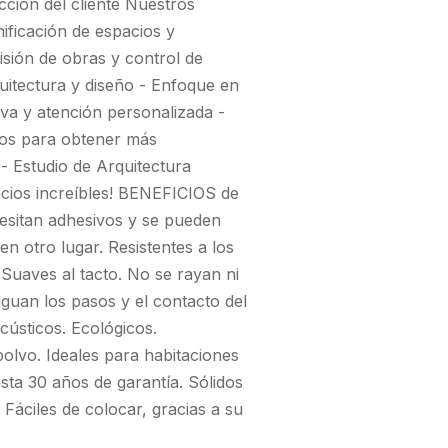
acción del cliente Nuestros
nificación de espacios y
isión de obras y control de
quitectura y diseño - Enfoque en
tiva y atención personalizada -
nos para obtener más
- Estudio de Arquitectura
cios increíbles! BENEFICIOS de
sitan adhesivos y se pueden
en otro lugar. Resistentes a los
Suaves al tacto. No se rayan ni
guan los pasos y el contacto del
acústicos. Ecológicos.
polvo. Ideales para habitaciones
asta 30 años de garantía. Sólidos
 Fáciles de colocar, gracias a su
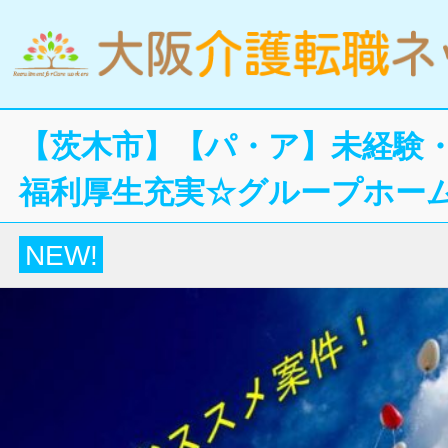
【茨木市】【パ・ア】未経験
福利厚生充実☆グループホー
NEW!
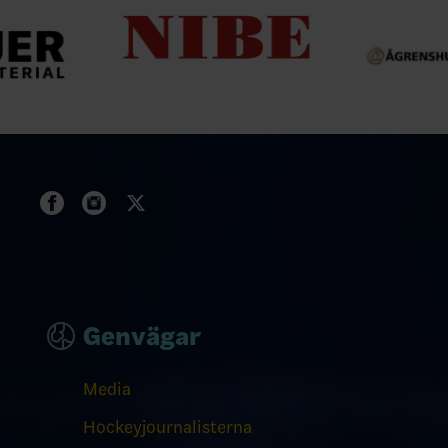
Genvägar
Media
Hockeyjournalisterna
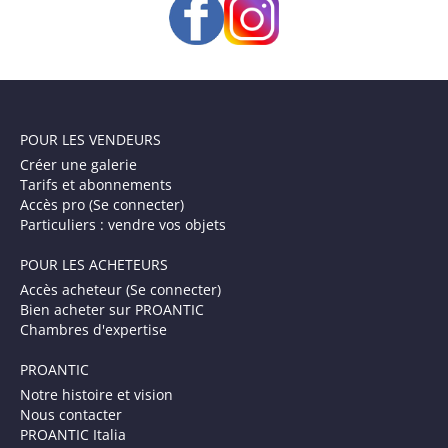
POUR LES VENDEURS
Créer une galerie
Tarifs et abonnements
Accès pro (Se connecter)
Particuliers : vendre vos objets
POUR LES ACHETEURS
Accès acheteur (Se connecter)
Bien acheter sur PROANTIC
Chambres d'expertise
PROANTIC
Notre histoire et vision
Nous contacter
PROANTIC Italia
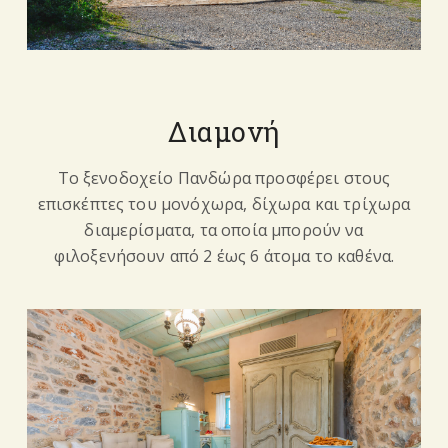
Διαμονή
Το ξενοδοχείο Πανδώρα προσφέρει στους
επισκέπτες του μονόχωρα, δίχωρα και τρίχωρα
διαμερίσματα, τα οποία μπορούν να
φιλοξενήσουν από 2 έως 6 άτομα το καθένα.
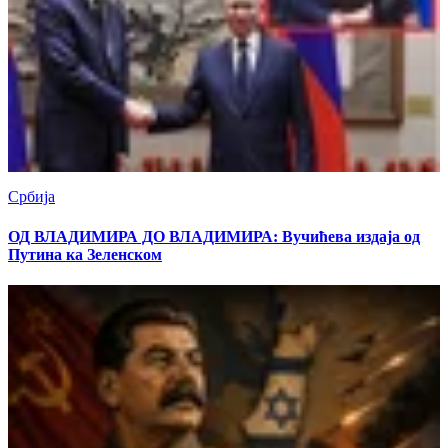
Србија
ОД ВЛАДИМИРА ДО ВЛАДИМИРА: Вучићева издаја од
Путина ка Зеленском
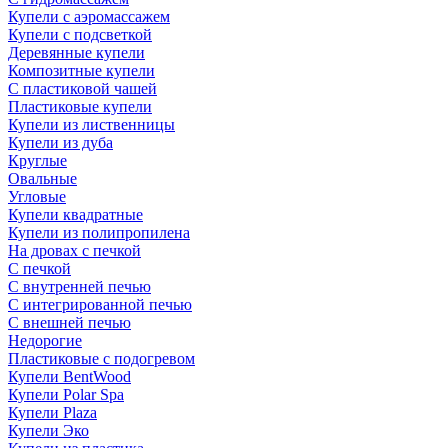
Купели с аэромассажем
Купели с подсветкой
Деревянные купели
Композитные купели
С пластиковой чашей
Пластиковые купели
Купели из лиственницы
Купели из дуба
Круглые
Овальные
Угловые
Купели квадратные
Купели из полипропилена
На дровах с печкой
С печкой
С внутренней печью
С интегрированной печью
С внешней печью
Недорогие
Пластиковые с подогревом
Купели BentWood
Купели Polar Spa
Купели Plaza
Купели Эко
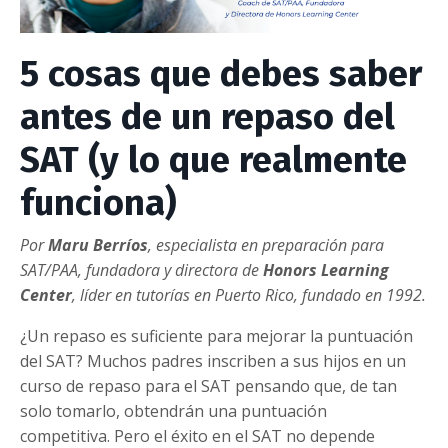
5 cosas que debes saber
antes de un repaso del
SAT (y lo que realmente
funciona)
Por
Maru Berríos
,
especialista en preparación para
SAT/PAA
, fundadora y directora de
Honors Learning
Center
, líder en tutorías en Puerto Rico, fundado en 1992.
¿Un repaso es suficiente para mejorar la puntuación
del SAT? Muchos padres inscriben a sus hijos en un
curso de repaso para el SAT pensando que, de tan
solo tomarlo, obtendrán una puntuación
competitiva. Pero el éxito en el SAT no depende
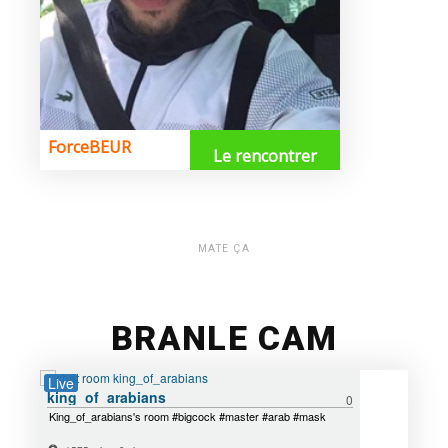
MATE ÇA
BRANLE CAM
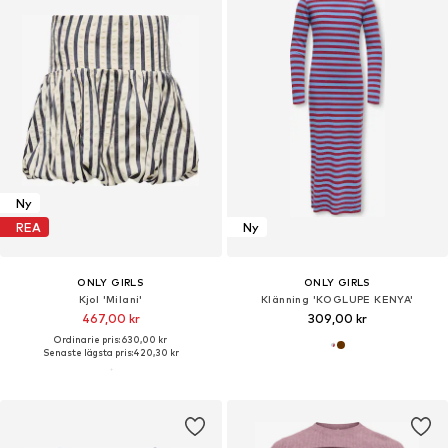
Ny
REA
Ny
ONLY GIRLS
ONLY GIRLS
Kjol 'Milani'
Klänning 'KOGLUPE KENYA'
467,00 kr
309,00 kr
Ordinarie pris: 630,00 kr
Senaste lägsta pris:
420,30 kr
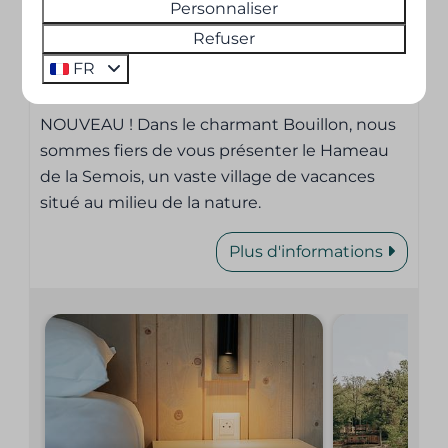
Personnaliser
Refuser
FR
NOUVEAU ! Dans le charmant Bouillon, nous
sommes fiers de vous présenter le Hameau
de la Semois, un vaste village de vacances
situé au milieu de la nature.
Plus d'informations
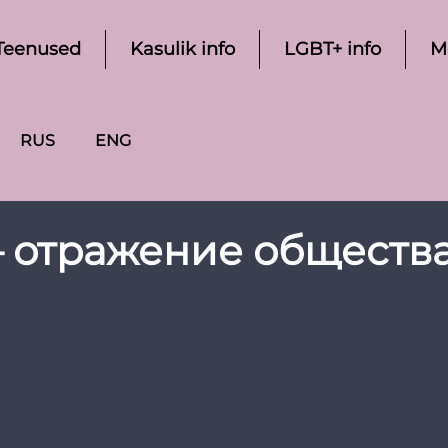
Teenused
Kasulik info
LGBT+ info
M
RUS
ENG
– отражение обществ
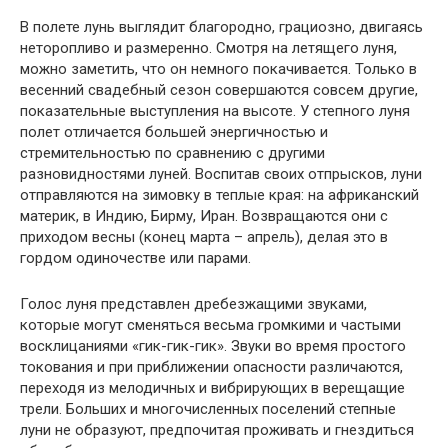
В полете лунь выглядит благородно, грациозно, двигаясь
неторопливо и размеренно. Смотря на летящего луня,
можно заметить, что он немного покачивается. Только в
весенний свадебный сезон совершаются совсем другие,
показательные выступления на высоте. У степного луня
полет отличается большей энергичностью и
стремительностью по сравнению с другими
разновидностями луней. Воспитав своих отпрысков, луни
отправляются на зимовку в теплые края: на африканский
материк, в Индию, Бирму, Иран. Возвращаются они с
приходом весны (конец марта – апрель), делая это в
гордом одиночестве или парами.
Голос луня представлен дребезжащими звуками,
которые могут сменяться весьма громкими и частыми
восклицаниями «гик-гик-гик». Звуки во время простого
токования и при приближении опасности различаются,
переходя из мелодичных и вибрирующих в верещащие
трели. Больших и многочисленных поселений степные
луни не образуют, предпочитая проживать и гнездиться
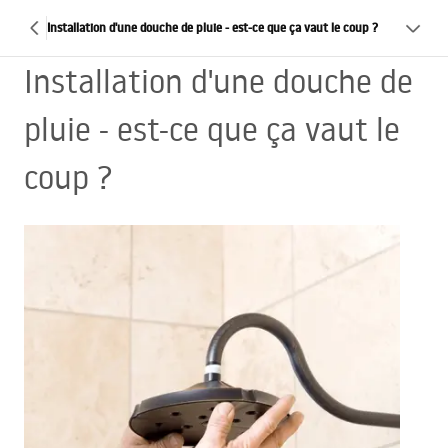
Installation d'une douche de pluie - est-ce que ça vaut le coup ?
Installation d'une douche de
pluie - est-ce que ça vaut le
coup ?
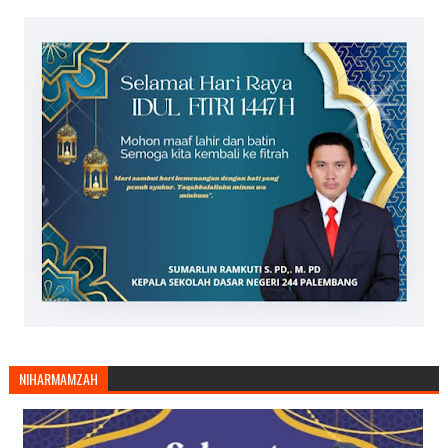
NIHARMAMZAH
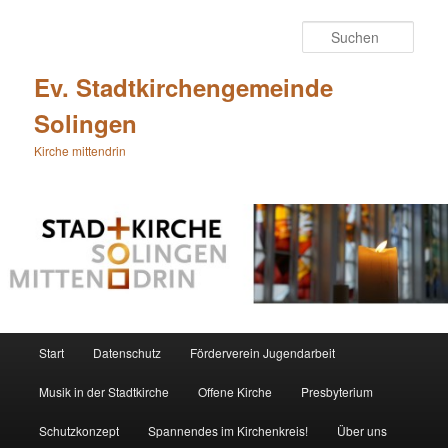
Zum
primären
Such
Inhalt
springen
Ev. Stadtkirchengemeinde
Solingen
Kirche mittendrin
Hauptmenü
Start
Datenschutz
Förderverein Jugendarbeit
Musik in der Stadtkirche
Offene Kirche
Presbyterium
Schutzkonzept
Spannendes im Kirchenkreis!
Über uns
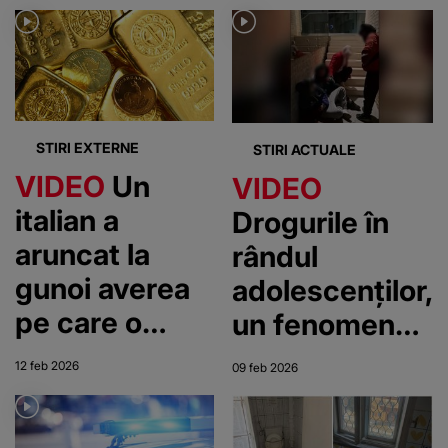
Botoșani,
contrafăcuți
salvat în
au fost ridicați
ultima clipă de
polițiști
STIRI EXTERNE
STIRI ACTUALE
VIDEO
Un
VIDEO
italian a
Drogurile în
aruncat la
rândul
gunoi averea
adolescenților,
pe care o
un fenomen
acumulase pe
scăpat de sub
12 feb 2026
09 feb 2026
parcursul
control în
vieții. Primul
orașele din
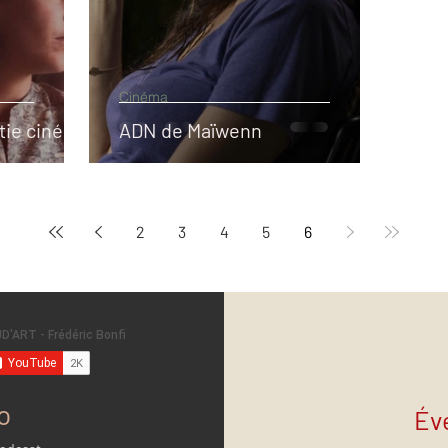
Cinéma
rtie cinéma
ADN de Maïwenn
2
3
4
5
6
o
Év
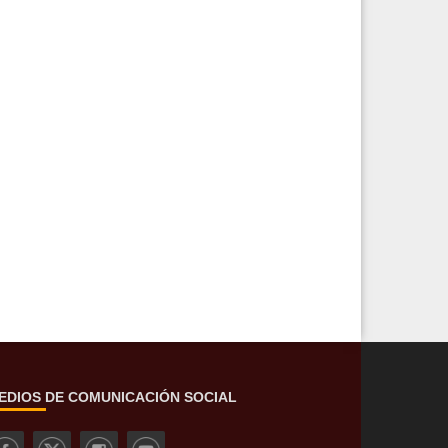
EDIOS DE COMUNICACIÓN SOCIAL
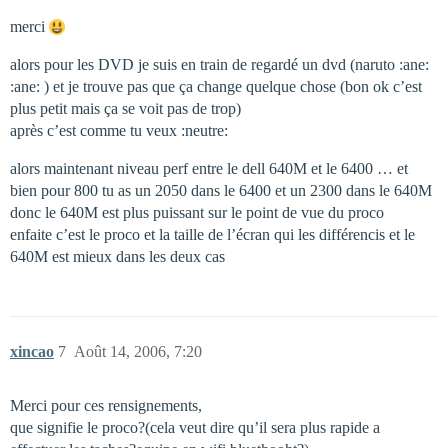
merci
alors pour les DVD je suis en train de regardé un dvd (naruto :ane:
:ane: ) et je trouve pas que ça change quelque chose (bon ok c’est
plus petit mais ça se voit pas de trop)
après c’est comme tu veux :neutre:
alors maintenant niveau perf entre le dell 640M et le 6400 … et
bien pour 800 tu as un 2050 dans le 6400 et un 2300 dans le 640M
donc le 640M est plus puissant sur le point de vue du proco
enfaite c’est le proco et la taille de l’écran qui les différencis et le
640M est mieux dans les deux cas
xincao
7
Août 14, 2006, 7:20
Merci pour ces rensignements,
que signifie le proco?(cela veut dire qu’il sera plus rapide a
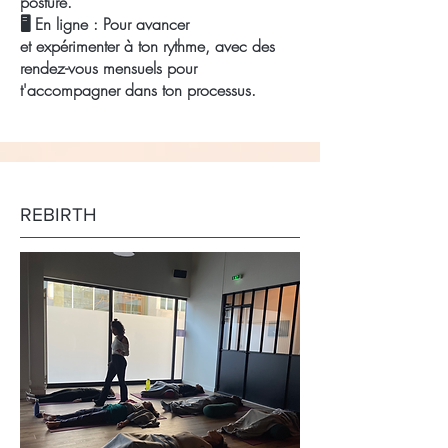
posture.
🖥️ En ligne : Pour avancer
et
expérimenter
à ton rythme, avec des
rendez-vous mensuels pour
t'accompagner
dans ton processus.
REBIRTH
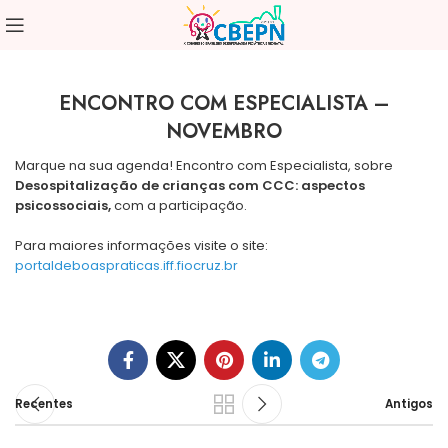
ENCONTRO COM ESPECIALISTA –
NOVEMBRO
Marque na sua agenda! Encontro com Especialista, sobre
Desospitalização de crianças com CCC: aspectos
psicossociais,
com a participação.
Para maiores informações visite o site:
portaldeboaspraticas.iff.fiocruz.br
Recentes
Antigos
★ ★ ★ ★
Repeat each line of the records exactly, dropping the pictures.

acción del cliente Nuestros
nificación de espacios y
isión de obras y control de
quitectura y diseño - Enfoque en
tiva y atención personalizada -
nos para obtener más
- Estudio de Arquitectura
cios increíbles! BENEFICIOS de
sitan adhesivos y se pueden
en otro lugar. Resistentes a los
Suaves al tacto. No se rayan ni
guan los pasos y el contacto del
acústicos. Ecológicos.
polvo. Ideales para habitaciones
asta 30 años de garantía. Sólidos
 Fáciles de colocar, gracias a su
【茨木市】【パ・ア】未経験
福利厚生充実☆グループホー
NEW!
Genvägar
Media
Hockeyjournalisterna
POUR LES VENDEURS
Créer une galerie
Tarifs et abonnements
Accès pro (Se connecter)
Particuliers : vendre vos objets
POUR LES ACHETEURS
Accès acheteur (Se connecter)
Bien acheter sur PROANTIC
Chambres d'expertise
PROANTIC
Notre histoire et vision
Nous contacter
PROANTIC Italia
Διαμονή
Το ξενοδοχείο Πανδώρα προσφέρει στους
επισκέπτες του μονόχωρα, δίχωρα και τρίχωρα
διαμερίσματα, τα οποία μπορούν να
φιλοξενήσουν από 2 έως 6 άτομα το καθένα.
Србија
ОД ВЛАДИМИРА ДО ВЛАДИМИРА: Вучићева издаја од
Путина ка Зеленском
Купели с аэромассажем
Купели с подсветкой
Деревянные купели
Композитные купели
С пластиковой чашей
Пластиковые купели
Купели из лиственницы
Купели из дуба
Круглые
Овальные
Угловые
Купели квадратные
Купели из полипропилена
На дровах с печкой
С печкой
С внутренней печью
С интегрированной печью
С внешней печью
Недорогие
Пластиковые с подогревом
Купели BentWood
Купели Polar Spa
Купели Plaza
Купели Эко
5 cosas que debes saber
antes de un repaso del
SAT (y lo que realmente
funciona)
Por
Maru Berríos
,
especialista en preparación para
SAT/PAA
, fundadora y directora de
Honors Learning
Center
, líder en tutorías en Puerto Rico, fundado en 1992.
¿Un repaso es suficiente para mejorar la puntuación
del SAT? Muchos padres inscriben a sus hijos en un
curso de repaso para el SAT pensando que, de tan
solo tomarlo, obtendrán una puntuación
competitiva. Pero el éxito en el SAT no depende
MATE ÇA
BRANLE CAM
Ny
REA
Ny
ONLY GIRLS
ONLY GIRLS
Kjol 'Milani'
Klänning 'KOGLUPE KENYA'
467,00 kr
309,00 kr
Ordinarie pris: 630,00 kr
Senaste lägsta pris:
420,30 kr
Personnaliser
Refuser
FR
NOUVEAU ! Dans le charmant Bouillon, nous
sommes fiers de vous présenter le Hameau
de la Semois, un vaste village de vacances
situé au milieu de la nature.
Plus d'informations
Teenused
Kasulik info
LGBT+ info
M
RUS
ENG
– отражение обществ
В полете лунь выглядит благородно, грациозно, двигаясь
неторопливо и размеренно. Смотря на летящего луня,
можно заметить, что он немного покачивается. Только в
весенний свадебный сезон совершаются совсем другие,
показательные выступления на высоте. У степного луня
полет отличается большей энергичностью и
стремительностью по сравнению с другими
разновидностями луней. Воспитав своих отпрысков, луни
отправляются на зимовку в теплые края: на африканский
материк, в Индию, Бирму, Иран. Возвращаются они с
приходом весны (конец марта – апрель), делая это в
гордом одиночестве или парами.
Голос луня представлен дребезжащими звуками,
которые могут сменяться весьма громкими и частыми
восклицаниями «гик-гик-гик». Звуки во время простого
токования и при приближении опасности различаются,
переходя из мелодичных и вибрирующих в верещащие
трели. Больших и многочисленных поселений степные
луни не образуют, предпочитая проживать и гнездиться
Installation d'une douche de pluie - est-ce que ça vaut le coup ?
Installation d'une douche de
pluie - est-ce que ça vaut le
coup ?
NIHARMAMZAH
Zum
primären
Such
Inhalt
springen
Ev. Stadtkirchengemeinde
Solingen
Kirche mittendrin
Hauptmenü
Start
Datenschutz
Förderverein Jugendarbeit
Musik in der Stadtkirche
Offene Kirche
Presbyterium
Schutzkonzept
Spannendes im Kirchenkreis!
Über uns
Botoșani,
contrafăcuți
salvat în
au fost ridicați
ultima clipă de
polițiști
STIRI EXTERNE
STIRI ACTUALE
VIDEO
Un
VIDEO
italian a
Drogurile în
aruncat la
rândul
gunoi averea
adolescenților,
pe care o
un fenomen
acumulase pe
scăpat de sub
12 feb 2026
09 feb 2026
parcursul
control în
vieții. Primul
orașele din
Cinéma
rtie cinéma
ADN de Maïwenn
2
3
4
5
6
o
Év
EDIOS DE COMUNICACIÓN SOCIAL
merci
alors pour les DVD je suis en train de regardé un dvd (naruto :ane:
:ane: ) et je trouve pas que ça change quelque chose (bon ok c’est
plus petit mais ça se voit pas de trop)
après c’est comme tu veux :neutre:
alors maintenant niveau perf entre le dell 640M et le 6400 … et
bien pour 800 tu as un 2050 dans le 6400 et un 2300 dans le 640M
donc le 640M est plus puissant sur le point de vue du proco
enfaite c’est le proco et la taille de l’écran qui les différencis et le
640M est mieux dans les deux cas
xincao
7
Août 14, 2006, 7:20
Merci pour ces rensignements,
que signifie le proco?(cela veut dire qu’il sera plus rapide a
posture.
🖥️ En ligne : Pour avancer
et
expérimenter
à ton rythme, avec des
rendez-vous mensuels pour
t'accompagner
dans ton processus.
REBIRTH
ENCONTRO COM ESPECIALISTA –
NOVEMBRO
Marque na sua agenda! Encontro com Especialista, sobre
Desospitalização de crianças com CCC: aspectos
psicossociais,
com a participação.
Para maiores informações visite o site:
portaldeboaspraticas.iff.fiocruz.br
Recentes
Antigos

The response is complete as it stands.